その目玉は、「若者向け集合住宅」の建設。2LDKの20坪に、3万3千円という、現地相場の半分で入居できる制度をつくったのです。
しかし下條村は、国からの補助金をもらいませんでした。「入居者は抽選で決める」などの制約がつくからです。代わりに、「子供がいる」「結婚の予定がある」「村の行事に参加する」という独自の入居条件を設定し、本当に村の発展につながる投資にしようとしたのです。
さらに、保育料の値下げなどの子育て支援や、中学生の海外研修を補助し、立派な図書館なども建設しました。思いきった投資の結果、若者が集まり、子供を生み、出生率が奇跡の上昇を見せました。そんな村の将来性を見込み、進出に名乗りを上げた企業もあり、好循環が始まっています。
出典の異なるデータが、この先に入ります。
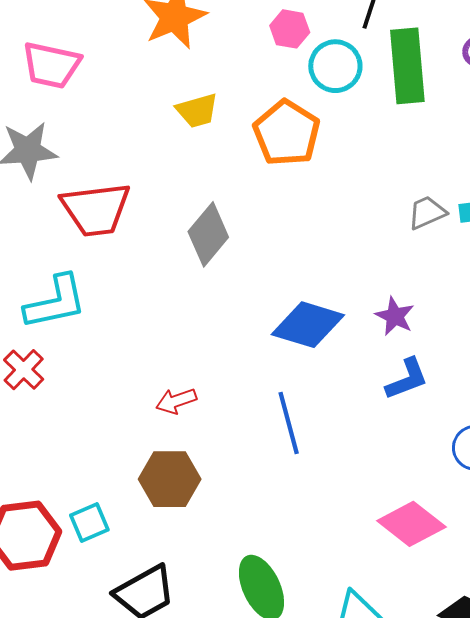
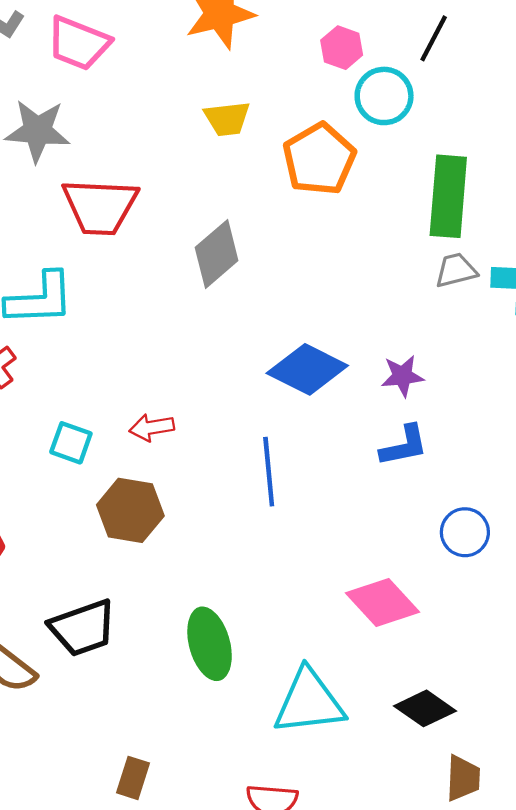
green rectangle: (407, 66) -> (448, 196), moved
purple star: (395, 316) -> (402, 376), turned 30
cyan square: (89, 523) -> (71, 443), moved, turned 33

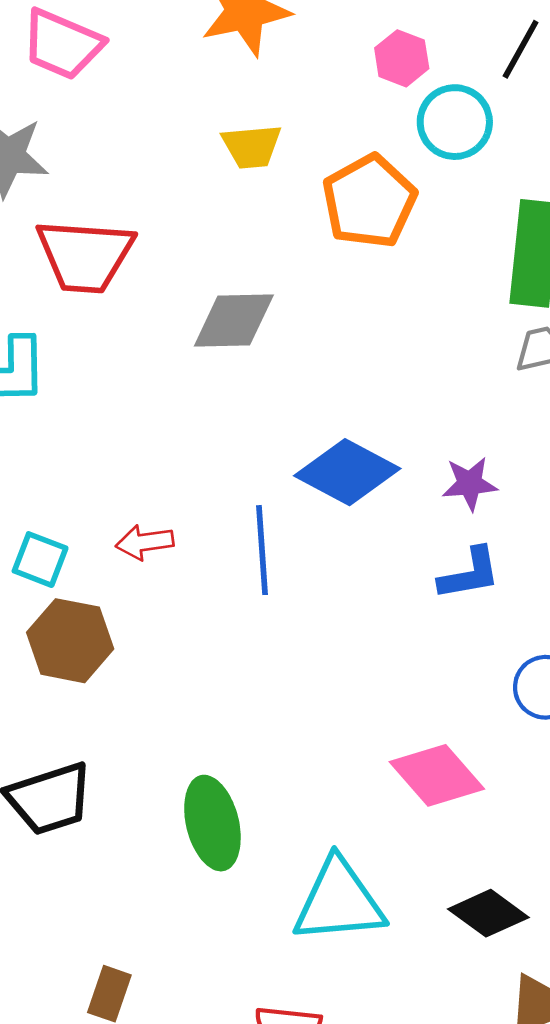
gray diamond: (217, 254) -> (234, 321), turned 38
blue line: (269, 472) -> (262, 550), moved
brown hexagon: (130, 510) -> (70, 641), moved

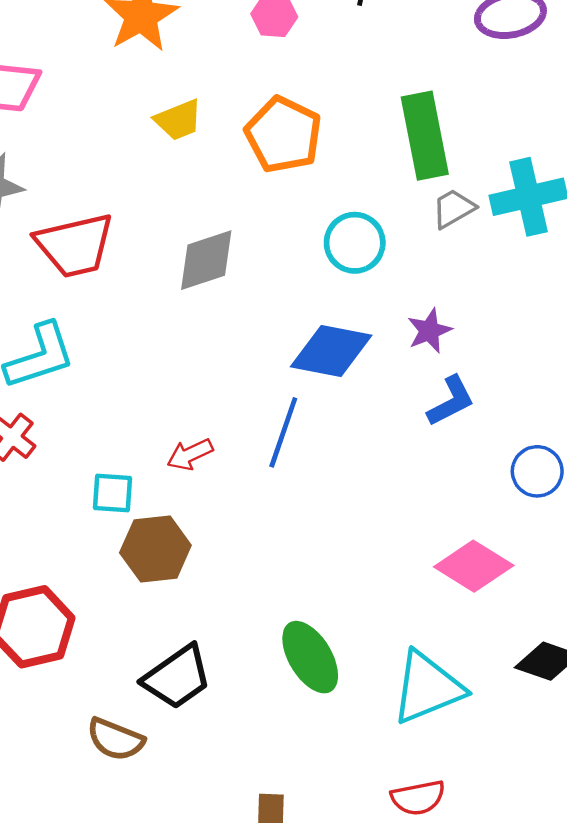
cyan circle: (455, 122) -> (355, 243), moved
blue line: (262, 550) -> (283, 432), turned 40

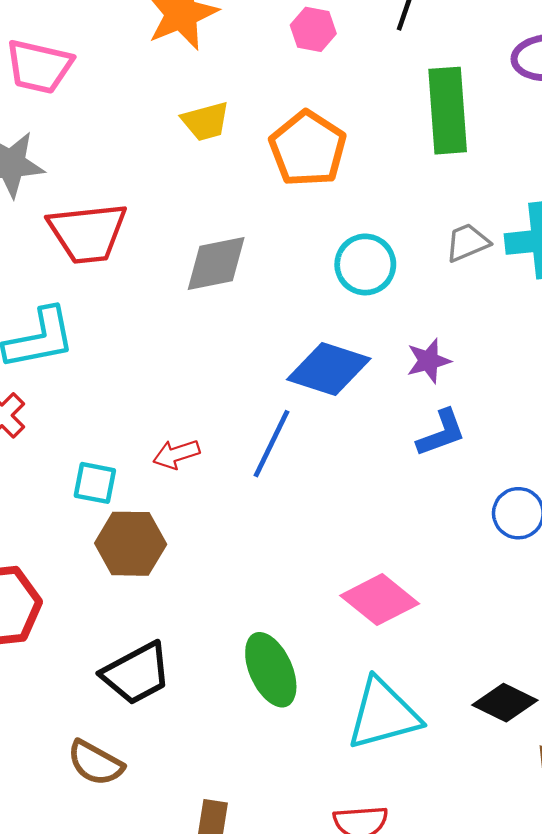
green rectangle: (425, 136) -> (448, 111), moved
pink diamond: (474, 566) -> (380, 600), moved
brown semicircle: (115, 739) -> (95, 763), moved

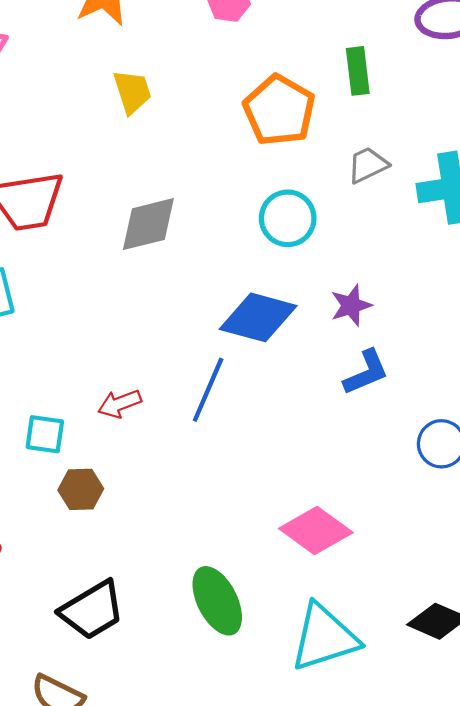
green rectangle: (448, 111) -> (358, 71), size x0.6
yellow trapezoid: (206, 121) -> (132, 92), turned -90
orange pentagon: (308, 149) -> (279, 110), moved
gray trapezoid: (467, 242) -> (368, 165), moved
brown hexagon: (131, 544) -> (81, 489), size x0.7

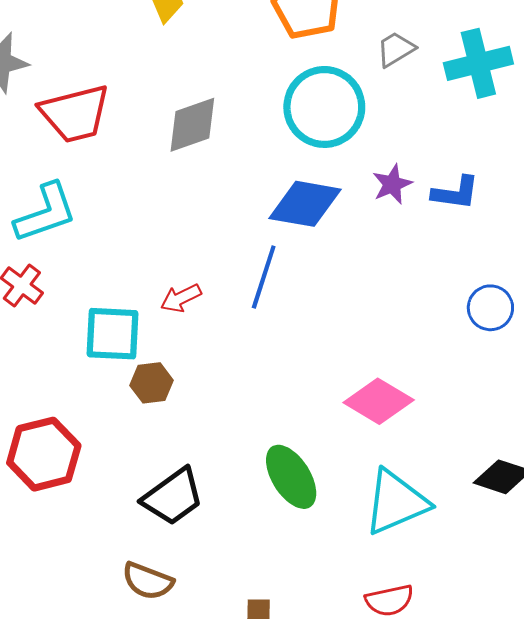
cyan circle: (288, 218) -> (324, 107), size x1.5
blue L-shape: (366, 372) -> (455, 193), moved, turned 36
cyan square: (45, 434) -> (112, 334), size x1.5

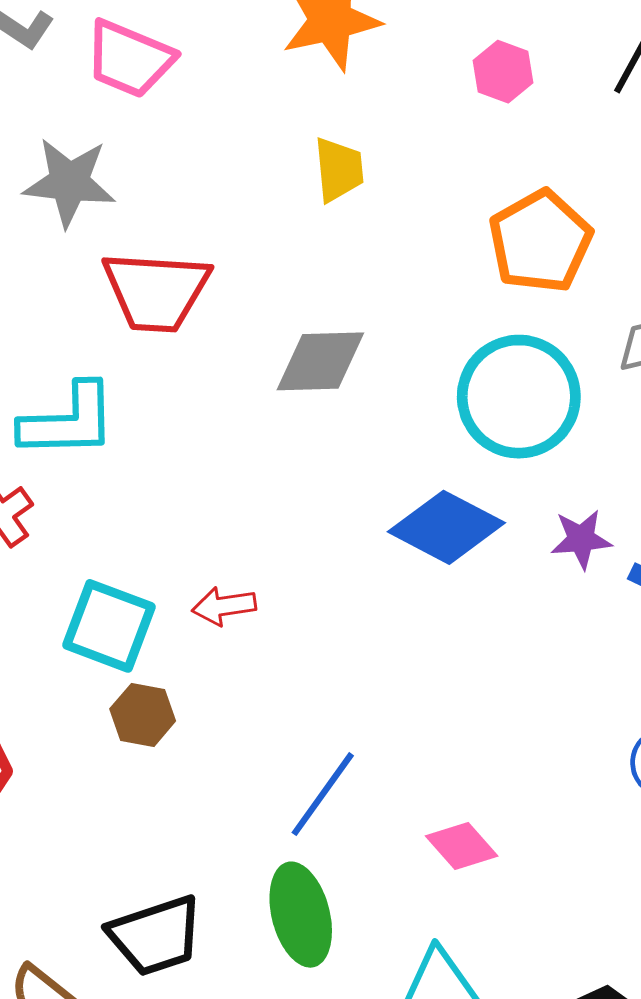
blue line: (264, 277) -> (323, 794), moved
pink diamond: (379, 401) -> (462, 846), size x0.7
black trapezoid: (173, 497) -> (156, 936), moved

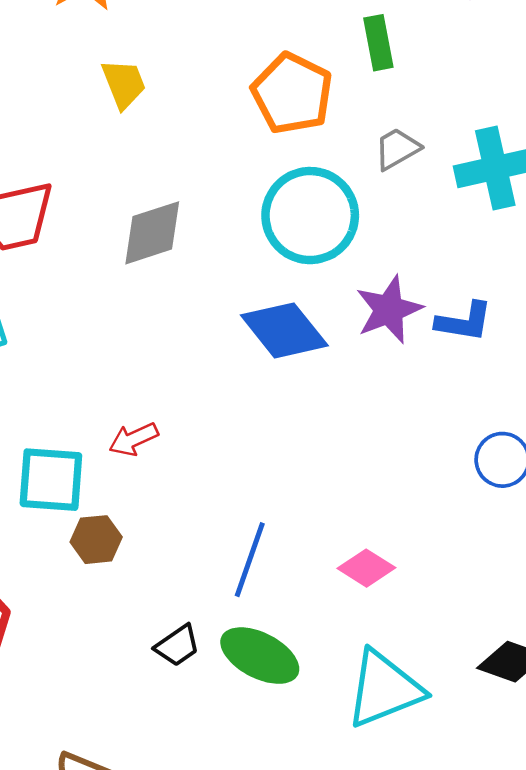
blue diamond: (446, 527) -> (284, 330), turned 40
purple star: (581, 539) -> (389, 310), size x1.4
green ellipse: (301, 915) -> (260, 656), turned -32
black trapezoid: (156, 936) -> (177, 646), moved, size x0.6

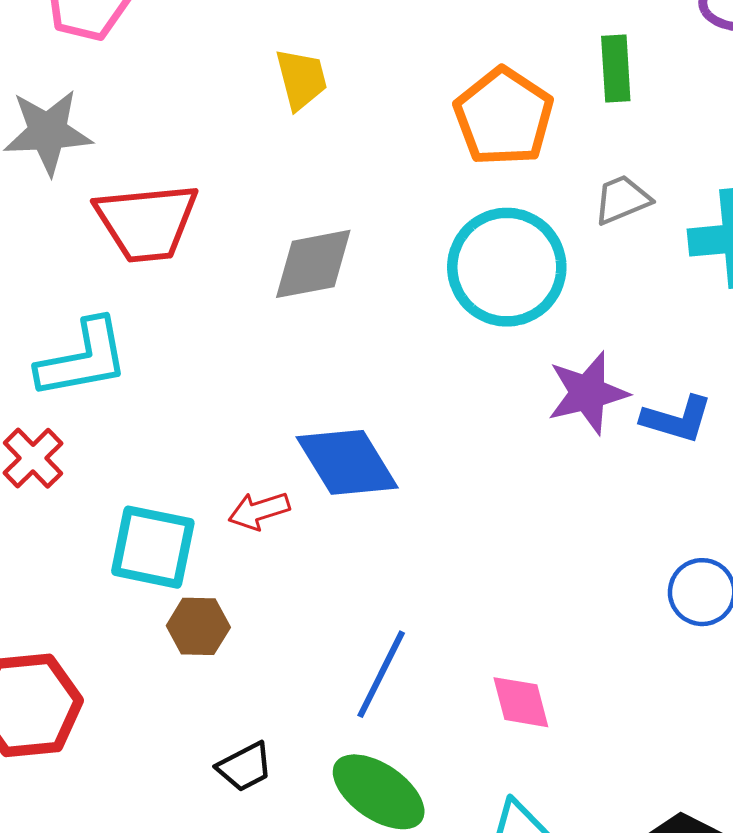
blue diamond: (284, 330) -> (347, 462), moved
pink diamond: (366, 568) -> (521, 702), turned 36
black trapezoid: (177, 646) -> (245, 767), moved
自分たちで元手をつくり、必要なことを見極めて大胆に投資する。この村長の財務的な手腕には目を見張るものがあります。
「自分にできることは何か」という原点に戻る
村長が、この改革の根底にある精神として、「まず隗より始めよ(注2)」と何度も口にされたのは印象的でした。それは、村民は村に頼らず、村は国に頼らず、「自分のできることは、自分でやる」という原点に戻ることでもあります。人間は、己に厳しい人を見ると、自分の甘さを痛感し、感化されます。村長の責任感は、職員に伝染し、それが村民にも伝染しました。これが、下條村の「成長戦略」の核だったことがわかります。
各人の「自助の精神」こそ、日本が「人口減」「財政問題」を解決するために最も重要――。改めてそう感じた訪問でした。
私たち幸福実現党も、国民に「自分にできることは何かを考えましょう」と呼びかける政党でありたいものです。